A fractal construction that stops after say ten steps wouldn't stricly count as a fractal. So I think one that you can only zoom in say ten steps or whatever is something slightly different from a strict visual fractal in that sense, though decidedly fractally inspired and fractal in structure. But I think it is reasonable enough, just as one can say that trees are fractal - everyone knows that they only divide a finite number of times unlike a true fractal, but it is reasonable to call a fractal.

A musical fractal would have to do that in the time dimension, as you zoom in the only way to do that would be to have arbitrarily short notes and arbitrarily small time pitches. You can do that too with Tune Smithy, and I have a an example on the web site based on a Cantor set here:

http://robertinventor.com/software/tunesmithy/tune_smithy_seeds.htm#fractalpitches
That really is a strict musical fractal.

Most of the tunes in FTS are so transformed by the various options and transformations that the original fractal structure is entirely obscured. But I feel somehow it is still the thing that somehow gives the music a unity and structure, and makes it more than just random notes, even if you can't hear the similarities at all in the result or even pick it out mathematically if you don't know how the tune was constructed.

It's like - musical fractals are more easily hidden from the listener by transformations. In a fractal landscape, the visual fractals are more obviously fractal in a visual sense. But in the domain of sound, the fractals are much more easily obscured, mainly because you have to do just a finite number of steps I expect.

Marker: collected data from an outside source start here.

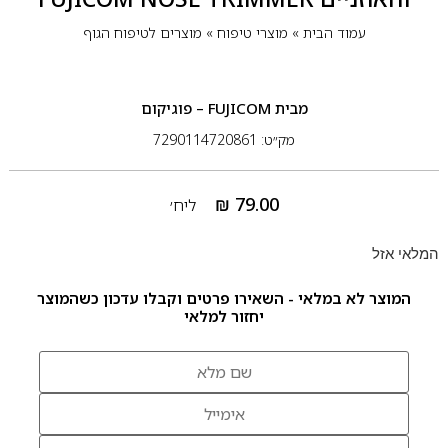
עמוד הבית
»
מוצרי טיפוח
»
מוצרים לטיפוח הגוף
מבית
FUJICOM – פוגיקום
מק״ט: 7290114720861
₪
79.00
ליח׳
המלאי אזל
המוצר לא במלאי - השאירו פרטים וקבלו עדכון כשהמוצר
יחזור למלאי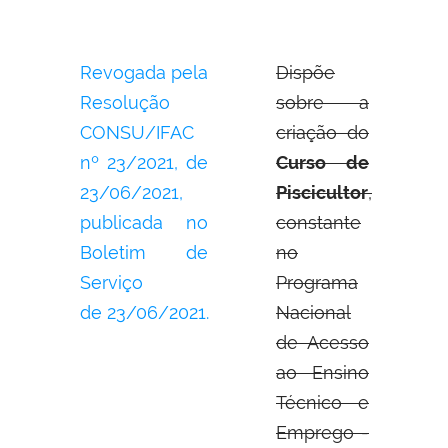
Revogada pela
Dispõe
Resolução
sobre a
CONSU/IFAC
criação do
nº 23/2021, de
Curso de
23/06/2021,
Piscicultor
,
publicada no
constante
Boletim de
no
Serviço
Programa
de 23/06/2021.
Nacional
de Acesso
ao Ensino
Técnico e
Emprego -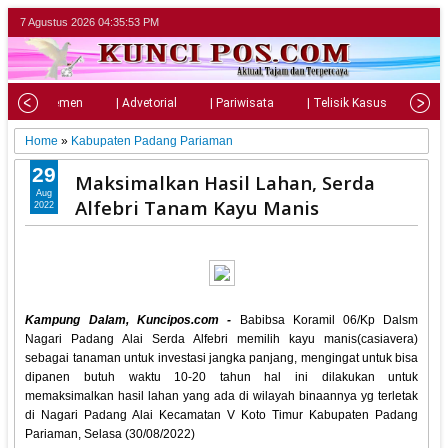
7 Agustus 2026
04:35:54 PM
| Parlemen
| Advetorial
| Pariwisata
| Telisik Kasus
| Su
Home
»
Kabupaten Padang Pariaman
29
Maksimalkan Hasil Lahan, Serda
Aug
Alfebri Tanam Kayu Manis
2022
Kampung Dalam, Kuncipos.com -
Babibsa Koramil 06/Kp Dalsm
Nagari Padang Alai Serda Alfebri memilih kayu manis(casiavera)
sebagai tanaman untuk investasi jangka panjang, mengingat untuk bisa
dipanen butuh waktu 10-20 tahun hal ini dilakukan untuk
memaksimalkan hasil lahan yang ada di wilayah binaannya yg terletak
di Nagari Padang Alai Kecamatan V Koto Timur Kabupaten Padang
Pariaman, Selasa (30/08/2022)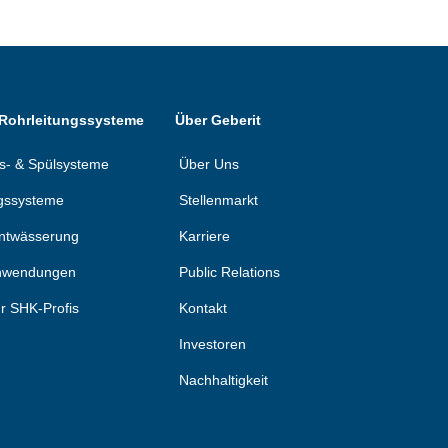
 Rohrleitungssysteme
Über Geberit
ons- & Spülsysteme
Über Uns
gssysteme
Stellenmarkt
ntwässerung
Karriere
anwendungen
Public Relations
ür SHK-Profis
Kontakt
Investoren
Nachhaltigkeit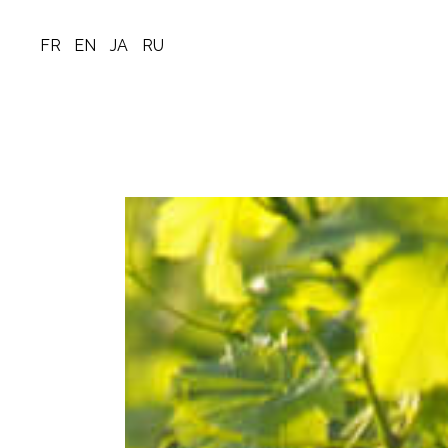
FR
EN
JA
RU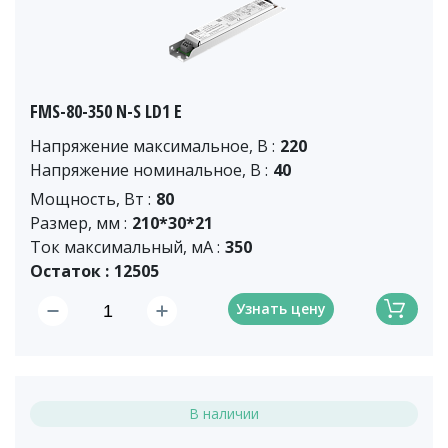
FMS-80-350 N-S LD1 E
Напряжение максимальное, В :
220
Напряжение номинальное, В :
40
Мощность, Вт :
80
Размер, мм :
210*30*21
Ток максимальный, мА :
350
Остаток :
12505
Узнать цену
В наличии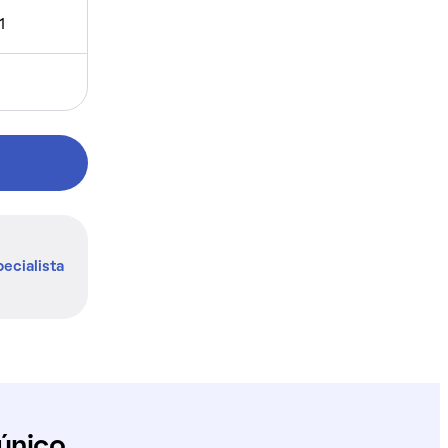
1
ecialista
único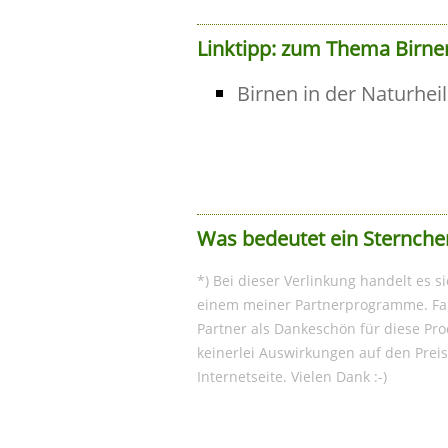
Linktipp: zum Thema Birne
Birnen in der Naturhei
Was bedeutet ein Sternche
*) Bei dieser Verlinkung handelt es s
einem meiner Partnerprogramme. Fall
Partner als Dankeschön für diese Pro
keinerlei Auswirkungen auf den Preis
Internetseite. Vielen Dank :-)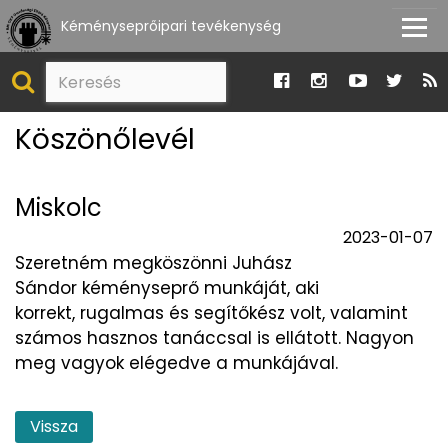
Kéményseprőipari tevékenység
Köszönőlevél
Miskolc
2023-01-07
Szeretném megköszönni Juhász
Sándor kéményseprő munkáját, aki
korrekt, rugalmas és segítőkész volt, valamint
számos hasznos tanáccsal is ellátott. Nagyon
meg vagyok elégedve a munkájával.
Vissza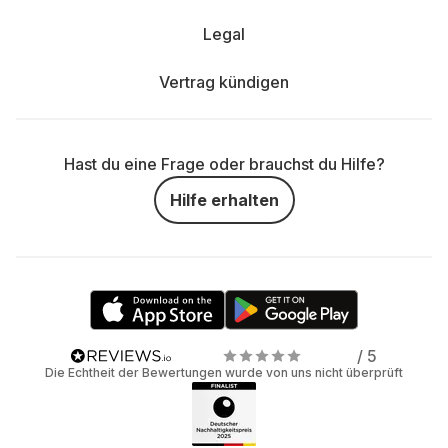
Legal
Vertrag kündigen
Hast du eine Frage oder brauchst du Hilfe?
Hilfe erhalten
/ 5
Die Echtheit der Bewertungen wurde von uns nicht überprüft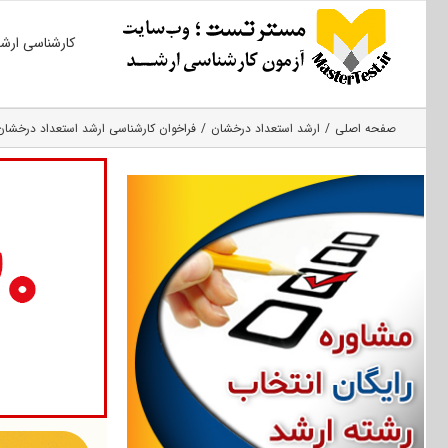
Ski
کارشناسی ارش
t
conten
صفحه اصلی
ارشد استعداد درخشان
فراخوان کارشناسی ارشد استعداد درخشان دا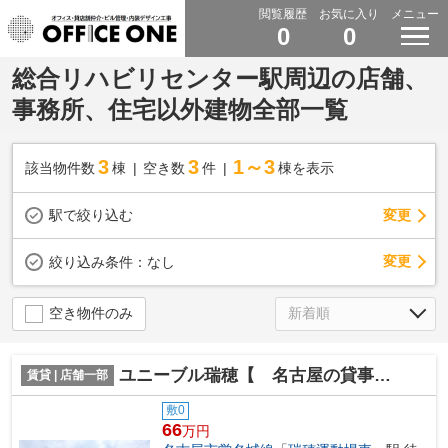
閲覧履歴
お気に入り
メニュー
0
0
総合リハビリセンター駅周辺の店舗、
事務所、住宅以外建物全部一覧
3
3
1～3
該当物件数
棟
空き数
件
棟を表示
駅で絞り込む
変更
変更
絞り込み条件：
なし
空き物件のみ
ユニーブル瑞穂【 名古屋の貸事務所・貸オフィス 】
賃貸 | 店舗一部
敷0
66
万円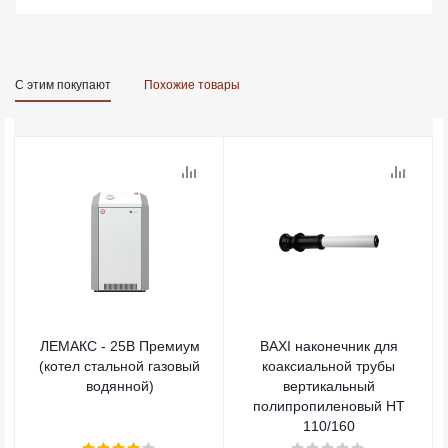
С этим покупают
Похожие товары
ЛЕМАКС - 25В Премиум
BAXI наконечник для
(котел стальной газовый
коаксиальной трубы
водянной)
вертикальный
полипропиленовый HT
110/160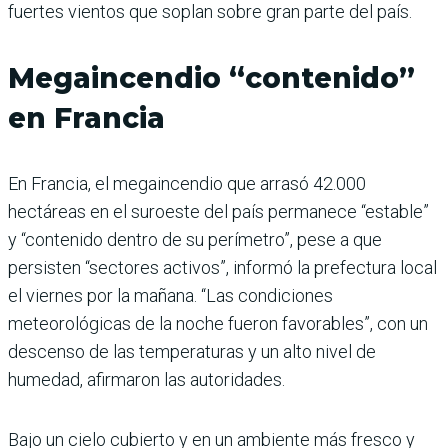
fuertes vientos que soplan sobre gran parte del país.
Megaincendio “contenido”
en Francia
En Francia, el megaincendio que arrasó 42.000
hectáreas en el suroeste del país permanece “estable”
y “contenido dentro de su perímetro”, pese a que
persisten “sectores activos”, informó la prefectura local
el viernes por la mañana. “Las condiciones
meteorológicas de la noche fueron favorables”, con un
descenso de las temperaturas y un alto nivel de
humedad, afirmaron las autoridades.
Bajo un cielo cubierto y en un ambiente más fresco y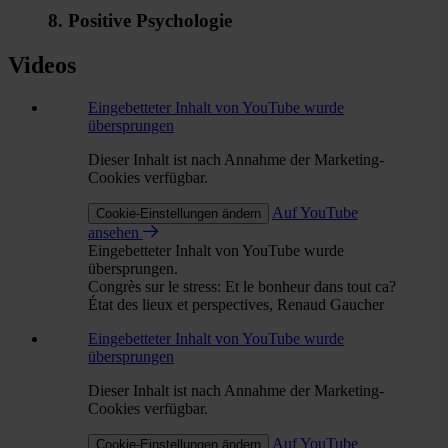
8. Positive Psychologie
Videos
Eingebetteter Inhalt von YouTube wurde
übersprungen
Dieser Inhalt ist nach Annahme der Marketing-
Cookies verfügbar.
Auf YouTube
Cookie-Einstellungen ändern
ansehen
Eingebetteter Inhalt von YouTube wurde
übersprungen.
Congrès sur le stress: Et le bonheur dans tout ca?
État des lieux et perspectives, Renaud Gaucher
Eingebetteter Inhalt von YouTube wurde
übersprungen
Dieser Inhalt ist nach Annahme der Marketing-
Cookies verfügbar.
Auf YouTube
Cookie-Einstellungen ändern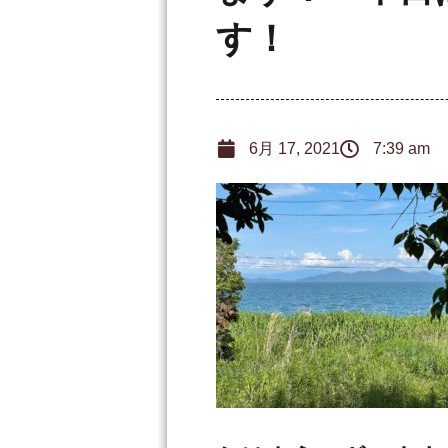
す！
6月 17, 2021
7:39 am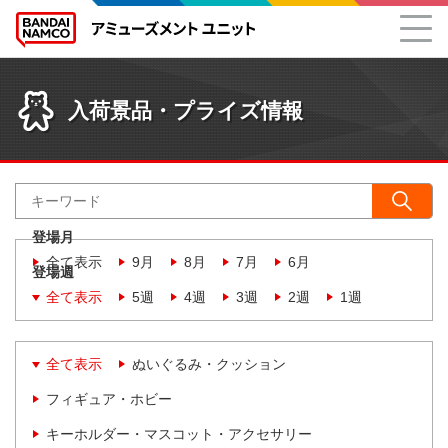
入荷景品・プライズ情報
登場月
全て表示
9月
8月
7月
6月
登場週
全て表示
5週
4週
3週
2週
1週
全て表示
ぬいぐるみ・クッション
フィギュア・ホビー
キーホルダー・マスコット・アクセサリー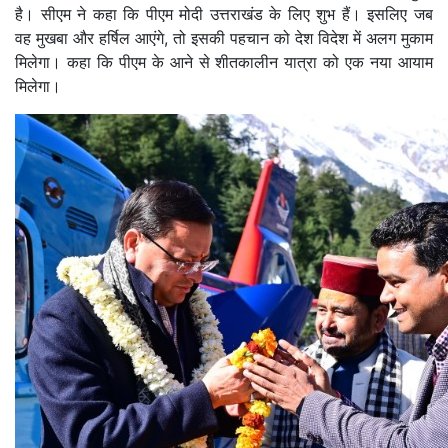
है। सीएम ने कहा कि पीएम मोदी उत्तराखंड के लिए शुभ हैं। इसलिए जब
वह मुखबा और हर्षिल आएंगे, तो इसकी पहचान को देश विदेश में अलग मुकाम
मिलेगा। कहा कि पीएम के आने से शीतकालीन यात्रा को एक नया आयाम
मिलेगा।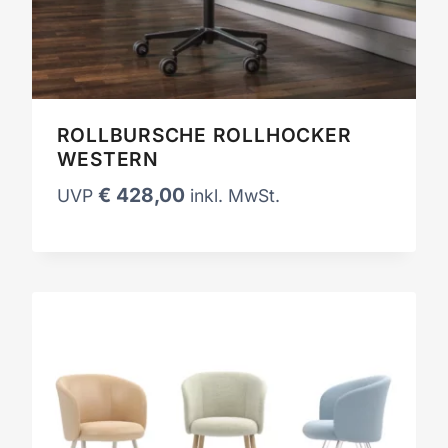
ROLLBURSCHE ROLLHOCKER
WESTERN
€
428,00
UVP
inkl. MwSt.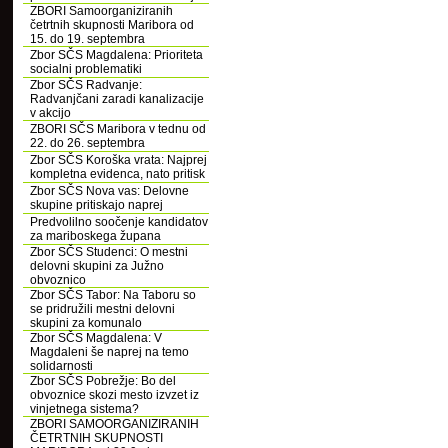
ZBORI Samoorganiziranih
četrtnih skupnosti Maribora od
15. do 19. septembra
Zbor SČS Magdalena: Prioriteta
socialni problematiki
Zbor SČS Radvanje:
Radvanjčani zaradi kanalizacije
v akcijo
ZBORI SČS Maribora v tednu od
22. do 26. septembra
Zbor SČS Koroška vrata: Najprej
kompletna evidenca, nato pritisk
Zbor SČS Nova vas: Delovne
skupine pritiskajo naprej
Predvolilno soočenje kandidatov
za mariboskega župana
Zbor SČS Studenci: O mestni
delovni skupini za Južno
obvoznico
Zbor SČS Tabor: Na Taboru so
se pridružili mestni delovni
skupini za komunalo
Zbor SČS Magdalena: V
Magdaleni še naprej na temo
solidarnosti
Zbor SČS Pobrežje: Bo del
obvoznice skozi mesto izvzet iz
vinjetnega sistema?
ZBORI SAMOORGANIZIRANIH
ČETRTNIH SKUPNOSTI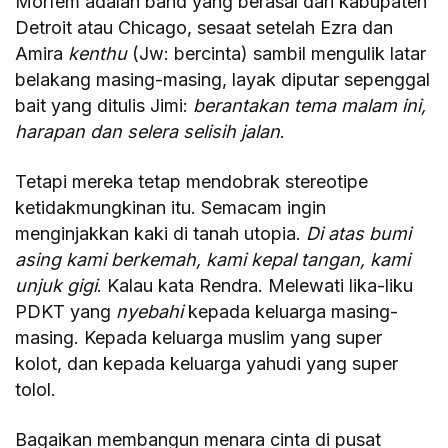
Morfem adalah band yang berasal dari kabupaten
Detroit atau Chicago, sesaat setelah Ezra dan
Amira
kenthu
(Jw: bercinta) sambil mengulik latar
belakang masing-masing, layak diputar sepenggal
bait yang ditulis Jimi:
berantakan tema malam ini,
harapan dan selera selisih jalan
.
Tetapi mereka tetap mendobrak stereotipe
ketidakmungkinan itu. Semacam ingin
menginjakkan kaki di tanah utopia.
Di atas bumi
asing kami berkemah, kami kepal tangan, kami
unjuk gigi
. Kalau kata Rendra. Melewati lika-liku
PDKT yang
nyebahi
kepada keluarga masing-
masing. Kepada keluarga muslim yang super
kolot, dan kepada keluarga yahudi yang super
tolol.
Bagaikan membangun menara cinta di pusat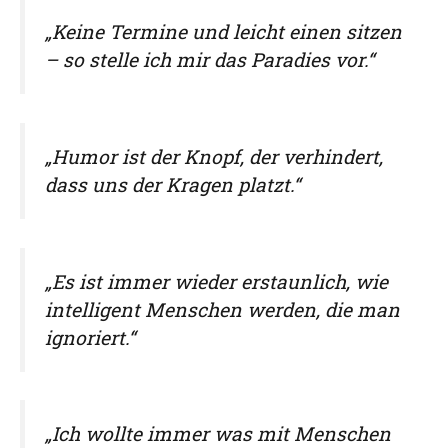
„Keine Termine und leicht einen sitzen
– so stelle ich mir das Paradies vor.“
„Humor ist der Knopf, der verhindert,
dass uns der Kragen platzt.“
„Es ist immer wieder erstaunlich, wie
intelligent Menschen werden, die man
ignoriert.“
„Ich wollte immer was mit Menschen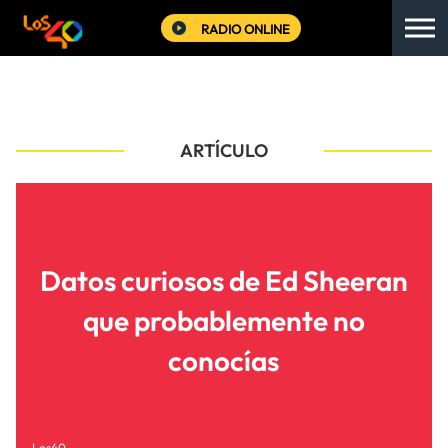
RADIO ONLINE
ARTÍCULO
Datos curiosos de Ed Sheeran
que probablemente no
conocías
Los40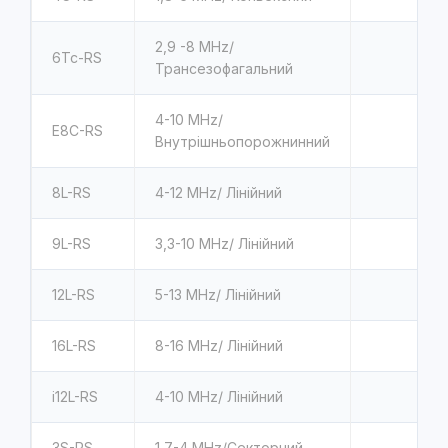
2,9 -8 MHz/
6Tc-RS
Трансезофагальний
4-10 MHz/
E8C-RS
Внутрішньопорожнинний
8L-RS
4-12 MHz/ Лінійний
9L-RS
3,3-10 MHz/ Лінійний
12L-RS
5-13 MHz/ Лінійний
16L-RS
8-16 MHz/ Лінійний
i12L-RS
4-10 MHz/ Лінійний
3S-RS
1,7-4 MHz/Секторний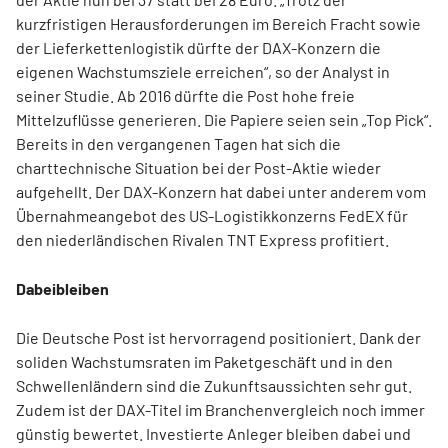
kurzfristigen Herausforderungen im Bereich Fracht sowie
der Lieferkettenlogistik dürfte der DAX-Konzern die
eigenen Wachstumsziele erreichen“, so der Analyst in
seiner Studie. Ab 2016 dürfte die Post hohe freie
Mittelzuflüsse generieren. Die Papiere seien sein „Top Pick“.
Bereits in den vergangenen Tagen hat sich die
charttechnische Situation bei der Post-Aktie wieder
aufgehellt. Der DAX-Konzern hat dabei unter anderem vom
Übernahmeangebot des US-Logistikkonzerns FedEX für
den niederländischen Rivalen TNT Express profitiert.
Dabeibleiben
Die Deutsche Post ist hervorragend positioniert. Dank der
soliden Wachstumsraten im Paketgeschäft und in den
Schwellenländern sind die Zukunftsaussichten sehr gut.
Zudem ist der DAX-Titel im Branchenvergleich noch immer
günstig bewertet. Investierte Anleger bleiben dabei und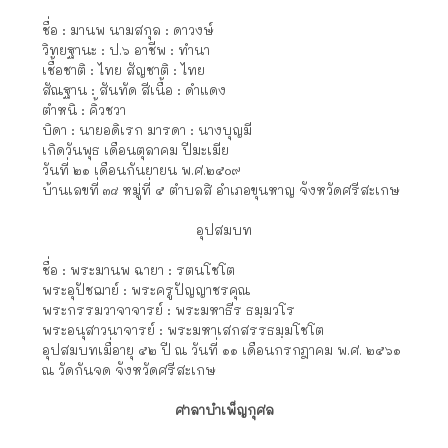
ชื่อ : มานพ นามสกุล : ดาวงษ์
วิทยฐานะ : ป.๖ อาชีพ : ทำนา
เชื้อชาติ : ไทย สัญชาติ : ไทย
สัณฐาน : สันทัด สีเนื้อ : ดำแดง
ตำหนิ : คิ้วชวา
บิดา : นายอดิเรก มารดา : นางบุญมี
เกิดวันพุธ เดือนตุลาคม ปีมะเมีย
วันที่ ๒๑ เดือนกันยายน พ.ศ.๒๕๐๙
บ้านเลขที่ ๓๘ หมู่ที่ ๕ ตำบลสิ อำเภอขุนหาญ จังหวัดศรีสะเกษ
อุปสมบท
ชื่อ : พระมานพ ฉายา : รตนโชโต
พระอุปัชฌาย์ : พระครูปัญญาชรคุณ
พระกรรมวาจาจารย์ : พระมหาธีร ธมฺมวโร
พระอนุสาวนาจารย์ : พระมหาเสกสรรธมฺมโชโต
อุปสมบทเมื่อายุ ๕๒ ปี ณ วันที่ ๑๑ เดือนกรกฎาคม พ.ศ. ๒๕๖๑
ณ วัดกันจด จังหวัดศรีสะเกษ
ศาลาบำเพ็ญกุศล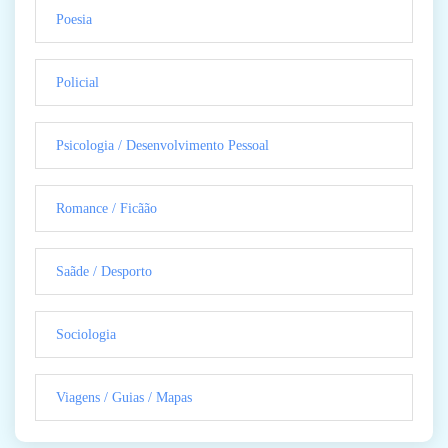
Poesia
Policial
Psicologia / Desenvolvimento Pessoal
Romance / Ficãão
Saãde / Desporto
Sociologia
Viagens / Guias / Mapas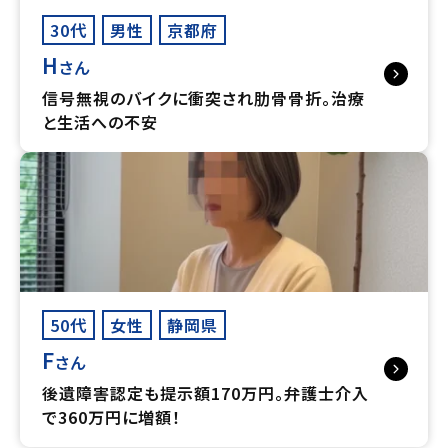
30代
男性
京都府
H
さん
信号無視のバイクに衝突され肋骨骨折。治療
と生活への不安
50代
女性
静岡県
F
さん
後遺障害認定も提示額170万円。弁護士介入
で360万円に増額！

So - I too would vote for "fractal music" to include all music that is inspired by fractals and uses them in any way at all, including e.g. ones that use the mandelbrot set to generate music which isn't itself fractal in structure in a way obvious to the listener who doesn't know how it was constructed.

Most of the tunes in FTS are so transformed by the various options and transformations that the original fractal structure is entirely obscured. But I feel somehow it is still the thing that somehow gives the music a unity and structure, and makes it more than just random notes, even if you can't hear the similarities at all in the result or even pick it out mathematically if you don't know how the tune was constructed.

If we need a special word for this motivic scaling type music, and want to make sure that the reader understands that this is the type of fractal music refered to, why not just call it "motivic scaling music"?

You could call it "strictly fractal music" - except that it isn't really unless it goes to arbitrarily small steps in the time and pitch domain. Well that's my two cents worth.

 I see the difficulty for mathematicians (as a mathematician by background myself). It's awkward to have a word fractal meaning something rather tighter in the visual domain than it does in the musical domain. But the word is kind of quite flexibly used even visually - and I think perhaps it can bear this stretching of the word. I think the reason it is used more flexibly in music is partly because of the natural limits to the divisions of music in the pitch domain and often in the time domain too, and because the hidden fractal structure is much more easily obscured in music than visually.